Keeping him home just seemed the better way to go, yaknow?

*In other news, I have somehow managed to get over the fact that I have a husband who will do lots of yardwork against his will (even if he does make me feel all left out) because…? I have a husband who did a lot of yardwork  that he didn’t want to do and I should probably just remember to be grateful and thankful and all of that instead, because REALLY, Kels? There are probably better things to get your feelings hurt over than that.

And after he went to work today, I wandered around with various power tools and found things to do all on my own and that works, too, and I’ll be doing more of that in a minute.

*I didn’t tell y’all how it went when LaLa came. {Spoiler Alert: It went well.} LaLa brought her boyfriend and his two adorable little kids, ages 2 and 4. (I think.) Anyway. I’m thrilled with the Whole LaLa Boyfriend Idea, and generally fall apart over cute children in that age range. Or any age range. Or kids who aren’t really cute, but I think they are anyway. But these two are indisputably adorable and if it weren’t weird and unacceptable, I’d show you photos and videos and tell you stories about them, but it feels too strange since they’re not mine and all.
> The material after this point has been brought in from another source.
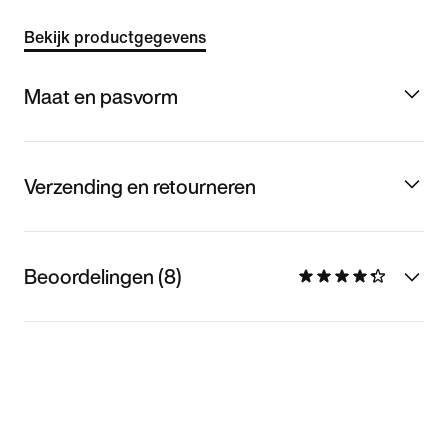
Bekijk productgegevens
Maat en pasvorm
Verzending en retourneren
Beoordelingen (8)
* I dreamed I went to Vegas to meet Jennifer and her sweet daughter, who was miraculously already 4 months old. (We had a great time.)

* Seth-5yr had a t-ball game last night. He played left field and we set up chairs far enough away so that the Seth Fan Club’s comments were heard but not directed right to me. Until the hike to the car afterwards, and then I was stopped 3 different, and equally awkward times to discuss his jaw-dropping running abilities.

* Game Days are rough on him. Whereas Caden-7yr could not be pumped up or pepped up or anything – Seth-5yr gets so wound up he gets an upset stomach (leaving it at that), and he can’t nap until I lie down with him and even then it takes an hour or more to fall asleep when it normally takes 10 minutes. I tried in vain to get a pre-game Caden-7yr pepped, and am trying – with an equal lack of success – to keep a pre-game Seth-5yr calm and clearheaded. He can’t handle the pre-game adrenaline and nerves yet. It’s  a LOT of pressure being a five year old t-ball superstar. I’d like to tell him to relax, go stomp bugs, enjoy and pick your nose a little bit in the outfield. Okay, not really. But I would like him to lighten up just enough so that he can sleep and poo normally on game days.

He’s FIVE. Chill, little dimpled boy.

~hm

3 Comments on “On To Plan B”

1
LaLa
July 6th, 2011
4:17 pm

It was a very good visit! And the adorable little kids adored you right back.

I do hope sweet dimpled Seth learns to deal with the adrenaline. He clearly enjoys the game – if only he could also enjoy the lead-up to the game!

2
Linda
July 6th, 2011
9:26 pm

I remember your passion for not-so-cute kids. I think you were teaching Sunday school? Memorable and sweet…

FYI… I know plenty of parents who would have dropped their kid off at camp anyway, and made the ear infection someone elses problem.

Finally, I’d like to suggest that Seth will outgrow his nervous and digestive issues, but sadly, I’m still waiting. Hugs to T-ball boy…

3
Jennifer Sullivan
July 6th, 2011
11:03 pm

I think it would be AWESOME if you would come visit us when Mary is 4 months old! About March 2012… I hope in the dream we had a good time and Mary was adorable and sweet and I was thin again…

Glad the visit with Lala, the boyfriend and his kids went well. Those are good ages!